We then got greedy and bought some fancy chickens. We’d always wanted blue and green eggs and we found a breeder and purchased some young hens to add to the mix. As you can imagine the pecking order fights started, but this time there was a twist.
These new birds were quicker than me at a chinese buffet. Speeding around like roadrunner and with a jump on them Jonathan Edwards would be proud of. Who knew chickens could jump up trees! Our neighbours thought we were mental foraging around their holly tree to hook the birds back to our garden.
This was unfortunately to their detriment. Chickens in the coop were safe. Chickens in a tree, are a challenge to any mangy fox looking for it’s next kill. Add to that two Rabbits that roamed free, we had a particularly unsavourary awakening one morning. Mr Fox had killed for fun and two rabbits and a chickens were gone. Soon after another.
We’re now left with four chickens.
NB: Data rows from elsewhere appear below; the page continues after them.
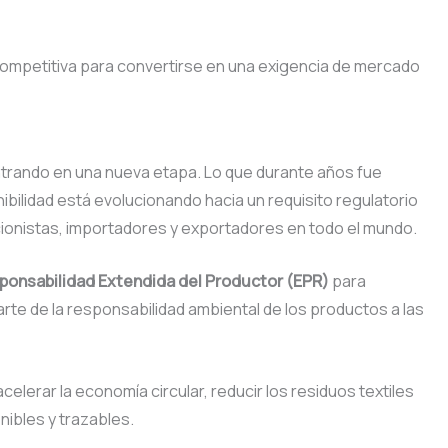
 competitiva para convertirse en una exigencia de mercado
 entrando en una nueva etapa. Lo que durante años fue
nibilidad está evolucionando hacia un requisito regulatorio
ionistas, importadores y exportadores en todo el mundo.
ponsabilidad Extendida del Productor (EPR)
para
arte de la responsabilidad ambiental de los productos a las
elerar la economía circular, reducir los residuos textiles
ibles y trazables.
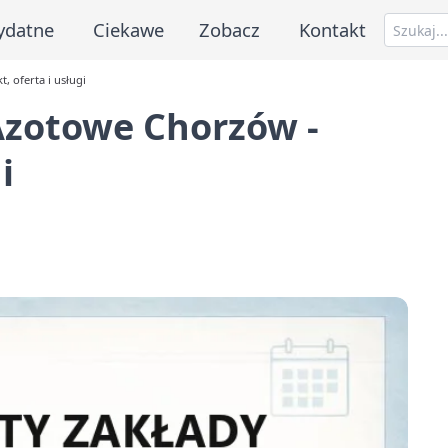
ydatne
Ciekawe
Zobacz
Kontakt
 oferta i usługi
Azotowe Chorzów -
i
The idea of having to kill one of our own chickens was something I had thought about. Having to put one out of it’s misery if it got injured or very ill. The thought of a fox coming into our space was something very unique and we should have really thought of this. We’ve now got a metal fence around the shed. I say fence, it’s an old baby gate/pen.
So this is the story of how four mangy birds became eight and we’re now down to four. Four that really do love and value every day outside who follow us around the garden, will be picked up and love to have a cuddle. They provide us with daily eggs and amusement and we provide them with whatever they need.
Owning chickens has given Dorothy a great introduction to the world of where food comes from. She’ll go out in the morning, check for eggs and thanks they “ladies” for that day’s contribution to our protein intake. She’ll chase them round and run when they chase her back. Beth wasn’t so keen at first, like me, but understanding our feathered friends, their individual personalities and giving them names has made it easier for all.